Sus ojos negros brillaban y a mí me atraían como el imán a una aguja. Mientras los miraba, sus labios esbozaron una sonrisa y me acosó la idea de que revivía su juventud a través de mí: la reina de las tinieblas rediviva, tal como ella habría querido ser. No un pobre joyero frustrado por cónyuge, sino un nigromante con título, inteligente y peligroso; un igual. Su ambición la ciega, se deja enredar en sus propias redes. ¿En qué culminarán? Brissac, ¡qué asco!
—Haré lo que pueda, pero ya sabéis que no sé coquetear. Yo no sé mirar a un hombre con los ojos caídos, fingiendo que es más inteligente que yo; siempre digo lo que pienso y a los hombres no les parezco bonita.

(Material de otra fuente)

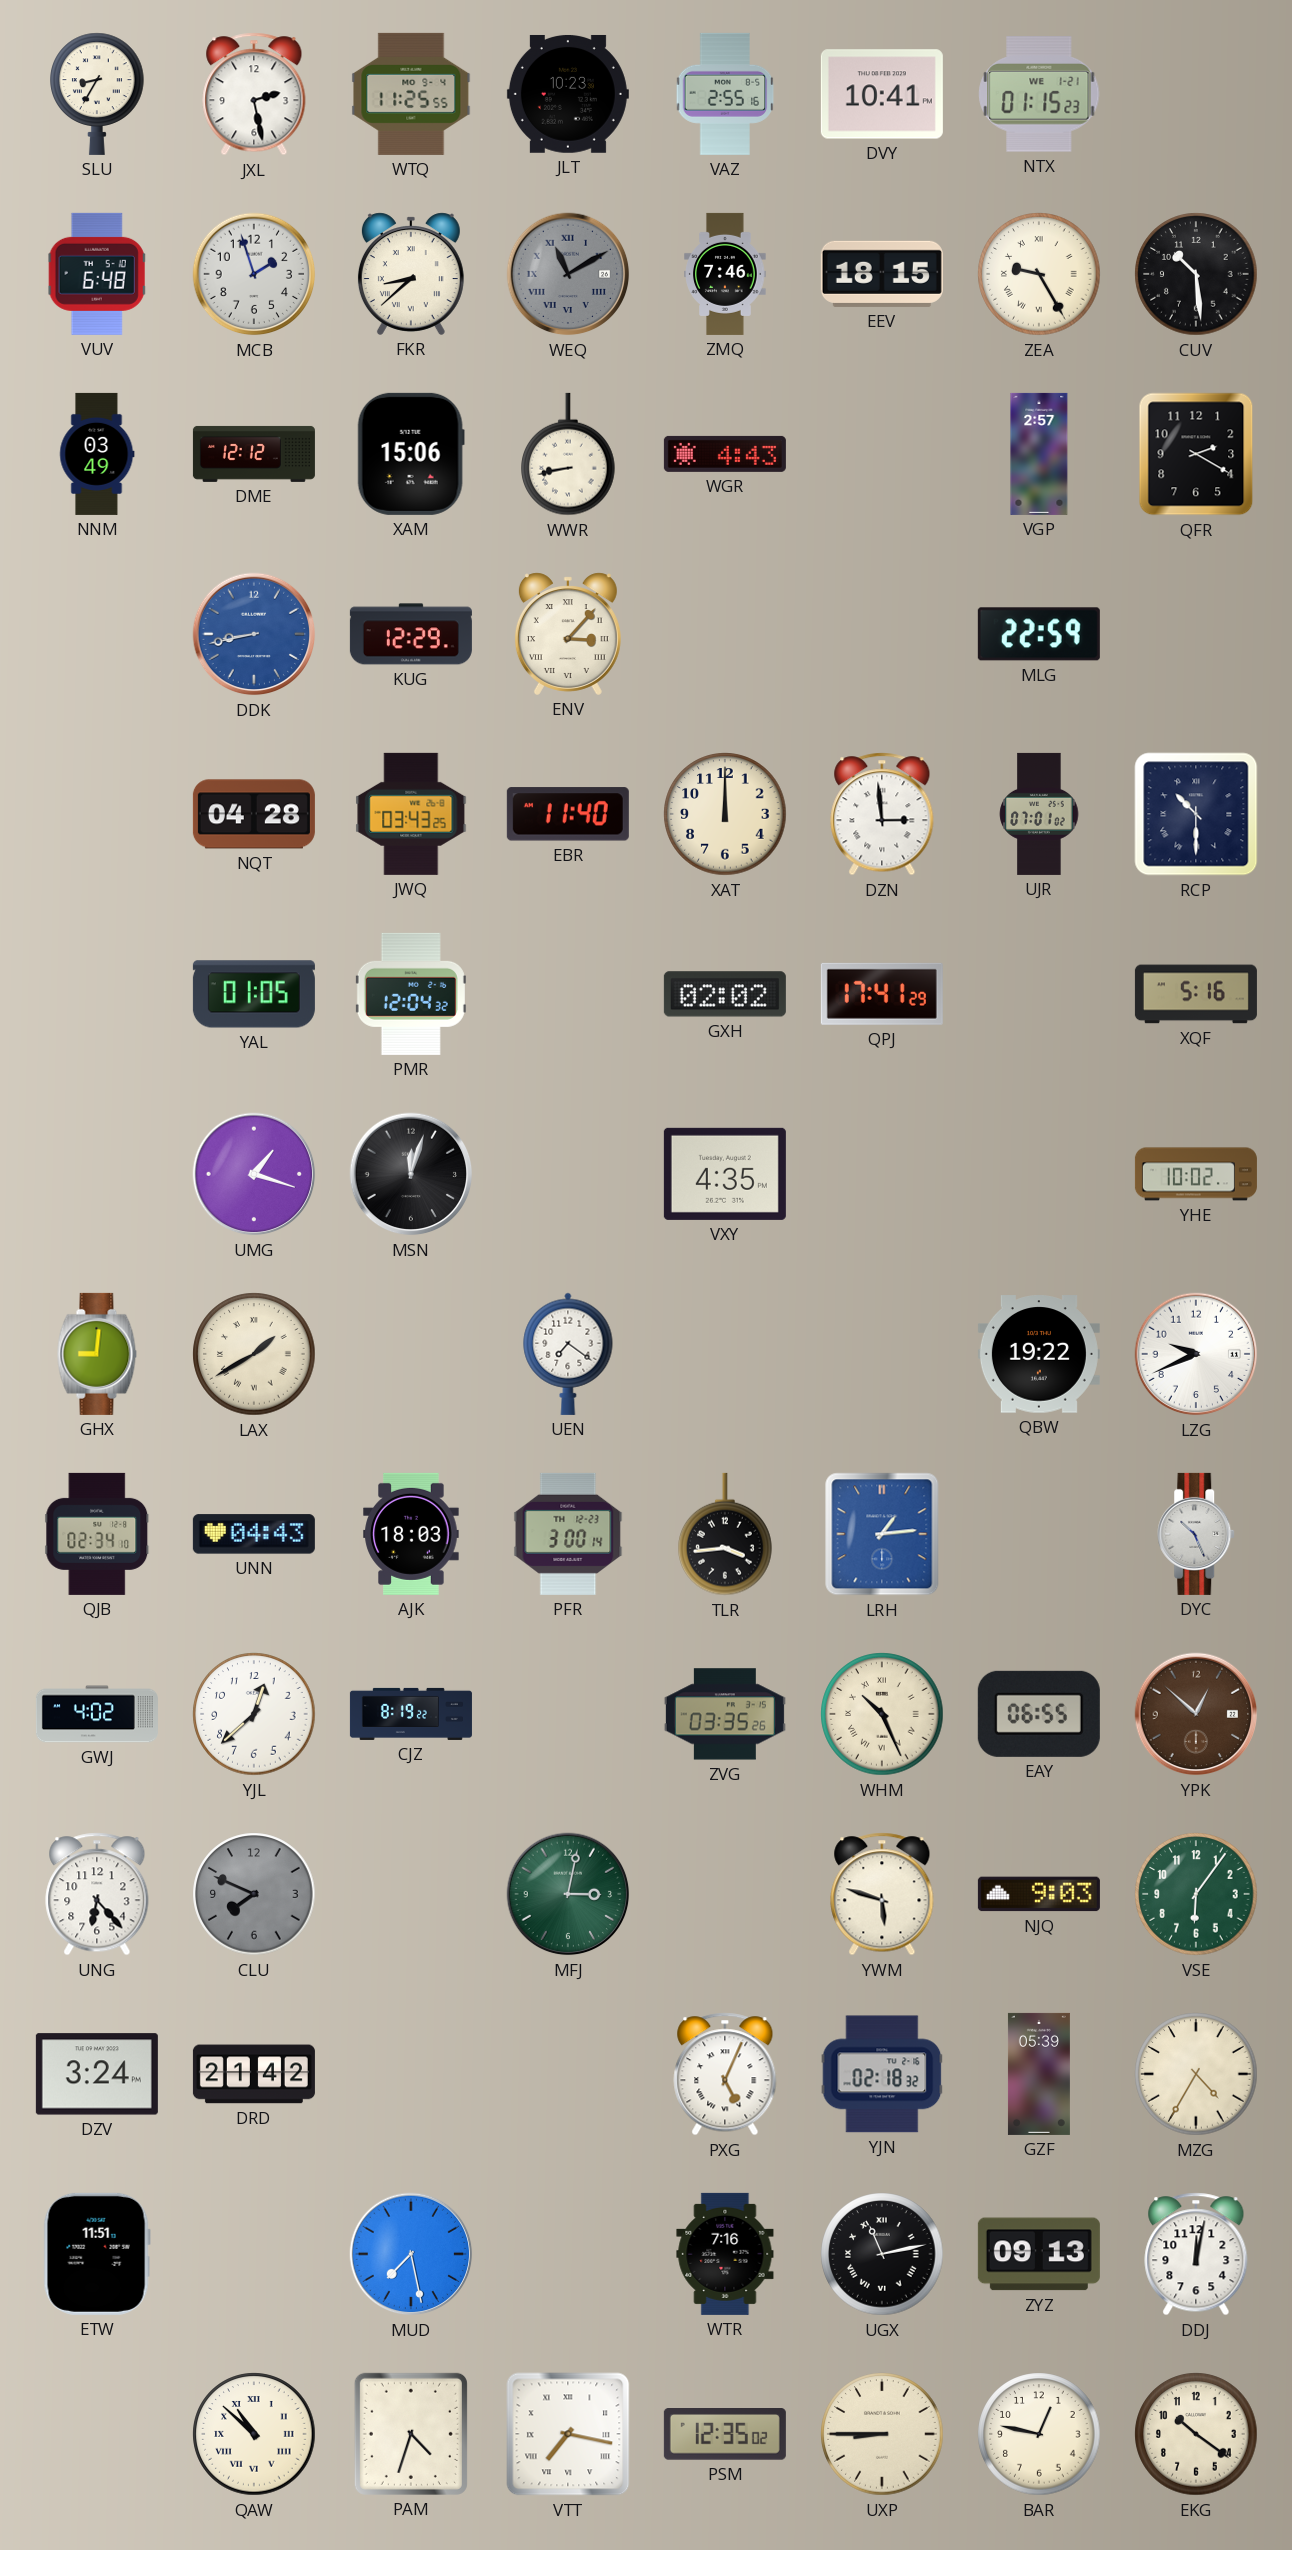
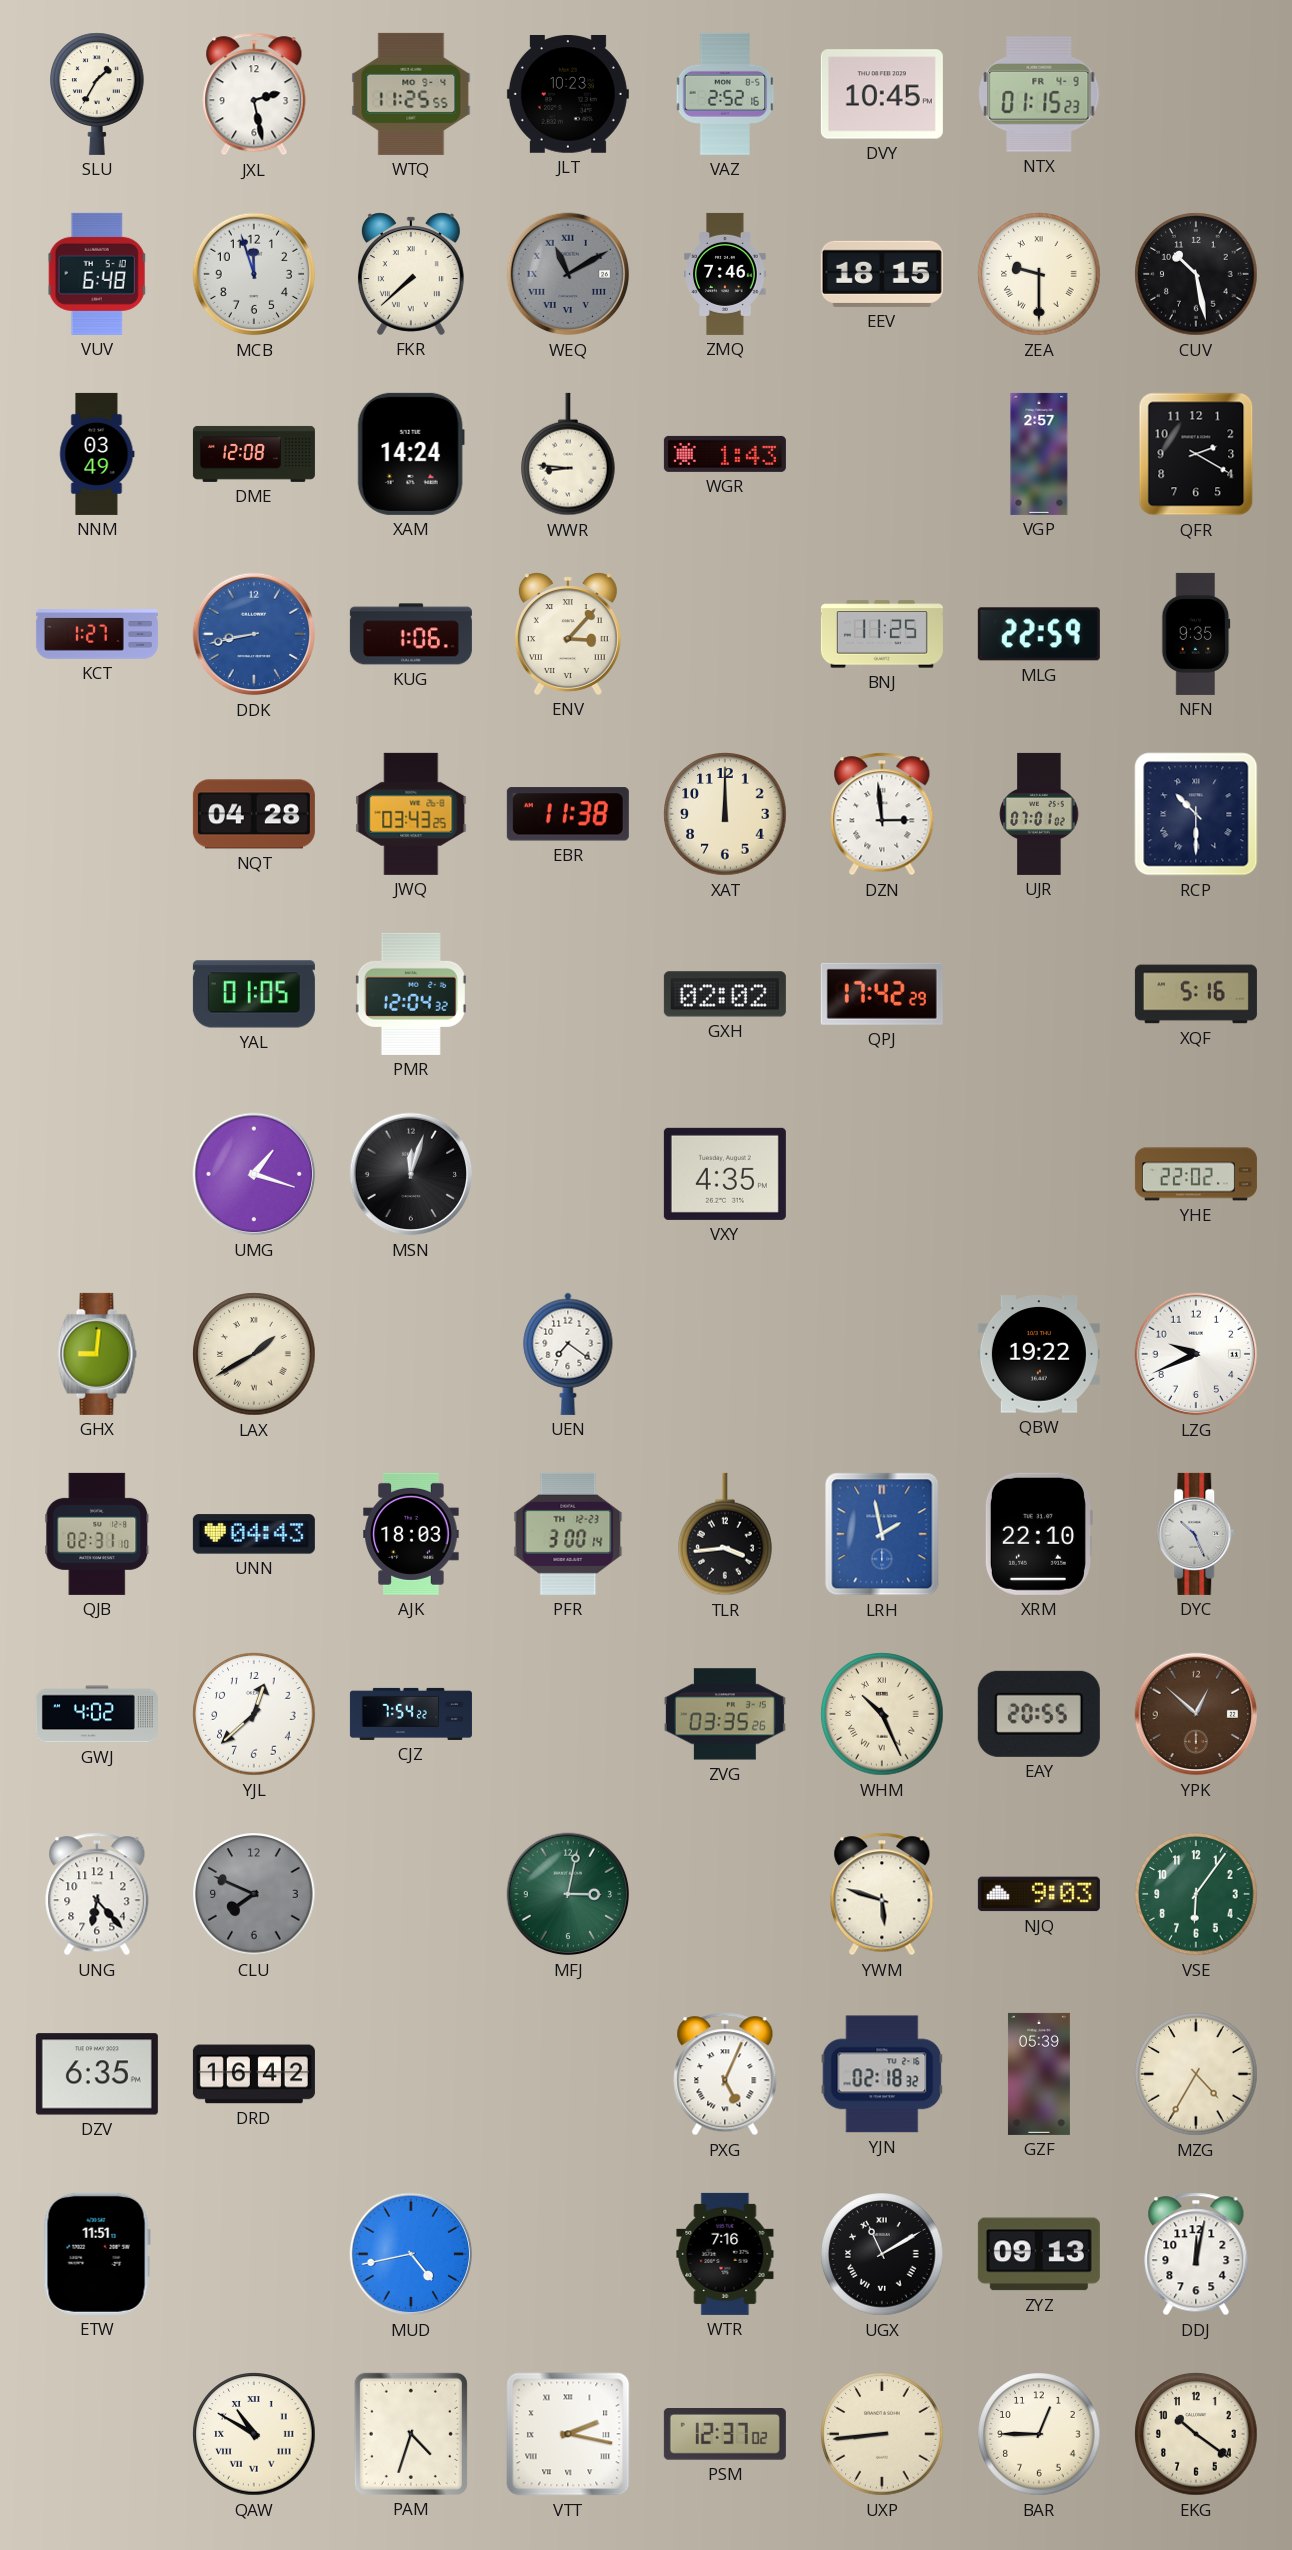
SLU: 8:35 -> 1:35
VAZ: 2:55 -> 2:52
DVY: 10:41 -> 10:45
NTX date: WE 1-21 -> FR 4-9
MCB: 1:57 -> 11:57
FKR: 8:38 -> 7:38
ZEA: 9:25 -> 9:30
CUV: 10:29 -> 10:28
DME: 12:12 -> 12:08
XAM: 15:06 -> 14:24
WWR: 8:43 -> 8:46
WGR: 4:43 -> 1:43
KCT: none -> 1:27
KUG: 12:29 -> 1:06
BNJ: none -> 11:25
NFN: none -> 9:35
EBR: 11:40 -> 11:38
QPJ: 17:41 -> 17:42
YHE: 10:02 -> 22:02
QJB: 02:34 -> 02:31
LRH: 1:14 -> 1:58
XRM: none -> 22:10
CJZ: 8:19 -> 7:54
EAY: 06:55 -> 20:55
DZV: 3:24 -> 6:35
DRD: 21:42 -> 16:42
MUD: 7:28 -> 4:43
UGX: 11:13 -> 11:10
QAW: 10:52 -> 10:50
VTT: 7:17 -> 2:17
PSM: 12:35 -> 12:37
UXP: 8:45 -> 8:44
BAR: 12:47 -> 12:45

—Él no busca una mujer bonita, querida. Sólo dinero. Tú deja caer el nombre de las dos últimas mansiones en que has estado y muéstrale cómo sabes leer cartas ocultas en una copa de vino; dile que no estás segura de poderlas leer bien si no eres feliz… algo así. Y demuéstrale que no eres tan tonta como para dejarte ganar por un par de besos y ya verás cómo se esmera por conquistarte. —Yo permanecía imperturbable y ella cerró el libro de cuentas con fingida sonrisa—. Tú eres inteligente… Sí, hazme caso y te irá bien…
Aquella noche mi mente dio más vueltas que una piedra de molino; imágenes y fragmentos de días pasados me impidieron dormir. La reina de las tinieblas y su libro, el repulsivo Brissac, el deslumbrante Lamotte, más atractivo que nunca, vestido de seda amarilla, mi padre en su lecho de muerte y el loro de la abuela gritando: «¡Justicia, justicia! ¡Fuego y azufre!», Marie-Angélique llorando en medio de lujos; los pesados pasos en la escalera y el eco de la risa siniestra de mi tío. Y unos ojos hundidos, negros y escrutadores: los ojos de d’Urbec siguiéndome a todas partes igual que hacía cuando, en mi casa, yacía malherido. «Lo lamentarás… lo lamentarás…», le oía decir.
Por la mañana, Sylvie me entregó una carta en la bandeja en que me servía el chocolate. Era un papel grueso y lujoso; el lacre había resistido la curiosidad de Sylvie y estaba intacto. Noté su aliento en mi hombro y me incorporé en la cama para dar lectura a la misiva, llena de líneas trazadas con la familiar letra ancha y simple:
Queridísima hermana:
Mi felicidad es completa. Acabo de regresar de Fontainebleau y nunca había visto tanta deferencia y ternura. Mi amigo me ha regalado un precioso collar de esmeraldas y me ha jurado que soy la reina de su corazón. ¡Qué generosa condescendencia de un hombre tan elevado y de familia tan ilustre! Ahora ya no dudo de que a pesar de mi carencia de alcurnia y de linaje pronto seré maîtresse en titre.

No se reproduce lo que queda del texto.